* Work to complete *
The answer consists only of the lines from the beginning of the listing below to the line holding "s et professionnels.", inclusive, with every picture removed.
---
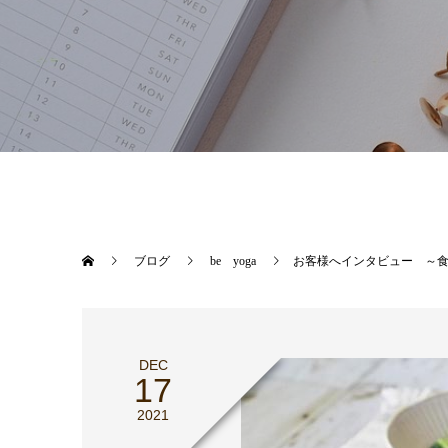
ブログ
be yoga
お客様へインタビュー ～
DEC
17
2021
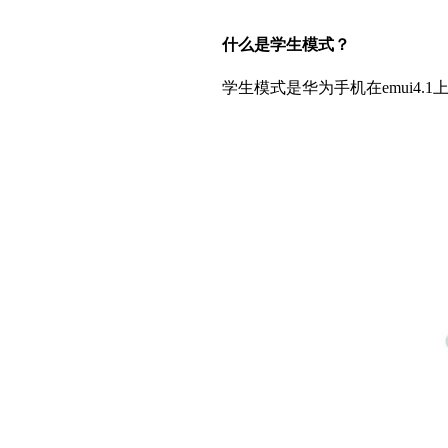
什么是学生模式？
学生模式是华为手机在emui4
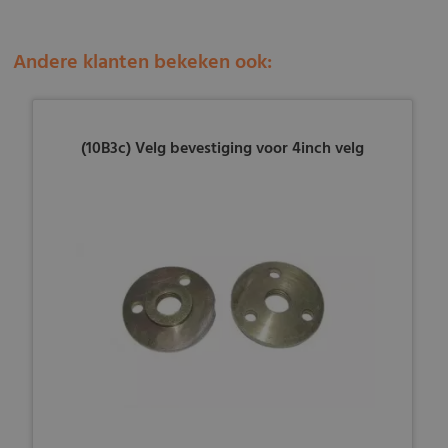
Andere klanten bekeken ook:
(10B3c) Velg bevestiging voor 4inch velg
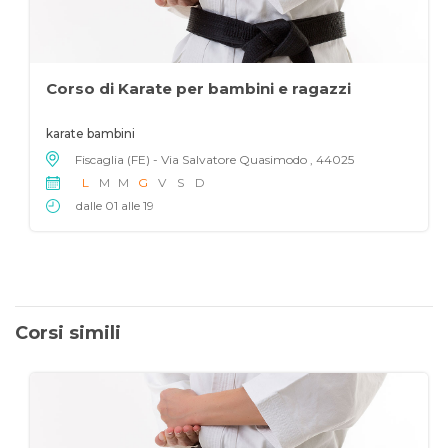
Corso di Karate per bambini e ragazzi
karate bambini
Fiscaglia (FE) - Via Salvatore Quasimodo , 44025
L
M
M
G
V
S
D
dalle 01 alle 19
Corsi simili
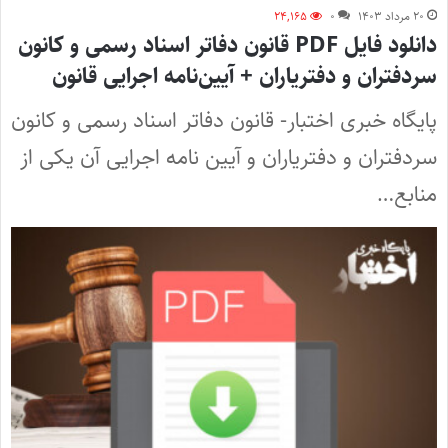
۲۰ مرداد ۱۴۰۳
۰
۲۴,۱۶۵
دانلود فایل PDF قانون دفاتر اسناد رسمی و کانون
سردفتران و دفتریاران + آیین‌نامه اجرایی قانون
پایگاه خبری اختبار- قانون دفاتر اسناد رسمی و کانون
سردفتران و دفتریاران و آیین نامه اجرایی آن یکی از
منابع…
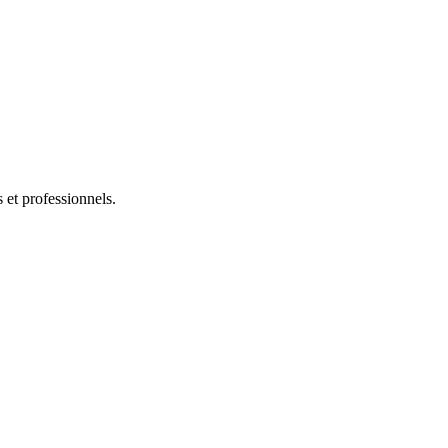
s et professionnels.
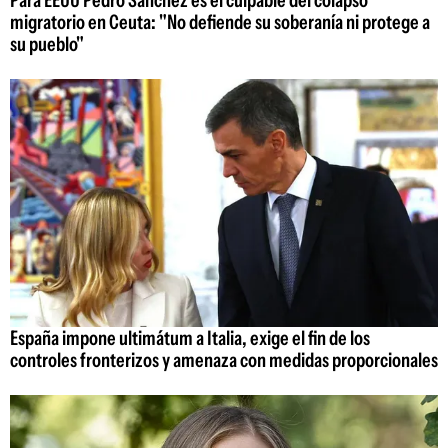
migratorio en Ceuta: "No defiende su soberanía ni protege a
su pueblo"
España impone ultimátum a Italia, exige el fin de los
controles fronterizos y amenaza con medidas proporcionales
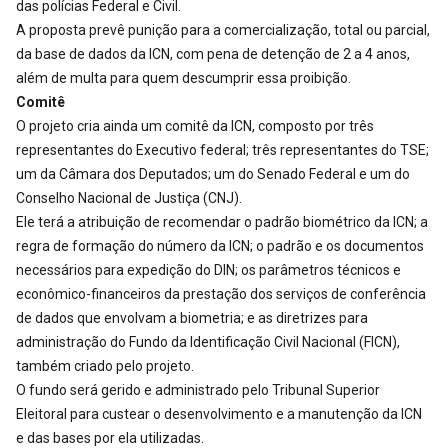
das polícias Federal e Civil.
A proposta prevê punição para a comercialização, total ou parcial,
da base de dados da ICN, com pena de detenção de 2 a 4 anos,
além de multa para quem descumprir essa proibição.
Comitê
O projeto cria ainda um comitê da ICN, composto por três
representantes do Executivo federal; três representantes do TSE;
um da Câmara dos Deputados; um do Senado Federal e um do
Conselho Nacional de Justiça (CNJ).
Ele terá a atribuição de recomendar o padrão biométrico da ICN; a
regra de formação do número da ICN; o padrão e os documentos
necessários para expedição do DIN; os parâmetros técnicos e
econômico-financeiros da prestação dos serviços de conferência
de dados que envolvam a biometria; e as diretrizes para
administração do Fundo da Identificação Civil Nacional (FICN),
também criado pelo projeto.
O fundo será gerido e administrado pelo Tribunal Superior
Eleitoral para custear o desenvolvimento e a manutenção da ICN
e das bases por ela utilizadas.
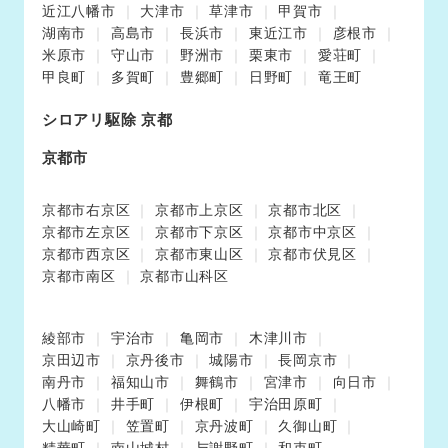
近江八幡市
大津市
草津市
甲賀市
湖南市
高島市
長浜市
東近江市
彦根市
米原市
守山市
野洲市
栗東市
愛荘町
甲良町
多賀町
豊郷町
日野町
竜王町
シロアリ駆除 京都
京都市
京都市右京区
京都市上京区
京都市北区
京都市左京区
京都市下京区
京都市中京区
京都市西京区
京都市東山区
京都市伏見区
京都市南区
京都市山科区
綾部市
宇治市
亀岡市
木津川市
京田辺市
京丹後市
城陽市
長岡京市
南丹市
福知山市
舞鶴市
宮津市
向日市
八幡市
井手町
伊根町
宇治田原町
大山崎町
笠置町
京丹波町
久御山町
精華町
南山城村
与謝野町
和束町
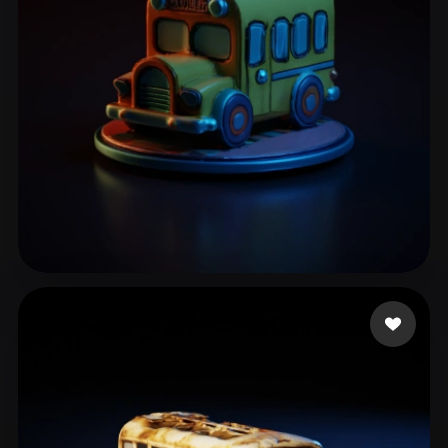
ComfyUI
21
Стили
Abstract
Anime
Cartoon
Cel-Shaded
Fantasy
Flat
Gothic
Hand-Painted
Industrial
Isometric
Low Poly
Medieval
Minimalist
Modern
Organic
Photorealistic
Ταστσογλου Λευτερης
19 лайков
Pixel Art
Realistic
Retro
Stylized
Voxel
---
* Exercise output *
ブログ
be yoga
お客様へインタビュー ～
DEC
17
2021
什么是学生模式？
学生模式是华为手机在emui4
Andere klanten bekeken ook:
(10B3c) Velg bevestiging voor 4inch velg
Corso di Karate per bambini e ragazzi
karate bambini
Fiscaglia (FE) - Via Salvatore Quasimodo , 44025
L
M
M
G
V
S
D
dalle 01 alle 19
Corsi simili
۲۰ مرداد ۱۴۰۳
۰
۲۴,۱۶۵
دانلود فایل PDF قانون دفاتر اسناد رسمی و کانون
سردفتران و دفتریاران + آیین‌نامه اجرایی قانون
پایگاه خبری اختبار- قانون دفاتر اسناد رسمی و کانون
سردفتران و دفتریاران و آیین نامه اجرایی آن یکی از
منابع…
s et professionnels.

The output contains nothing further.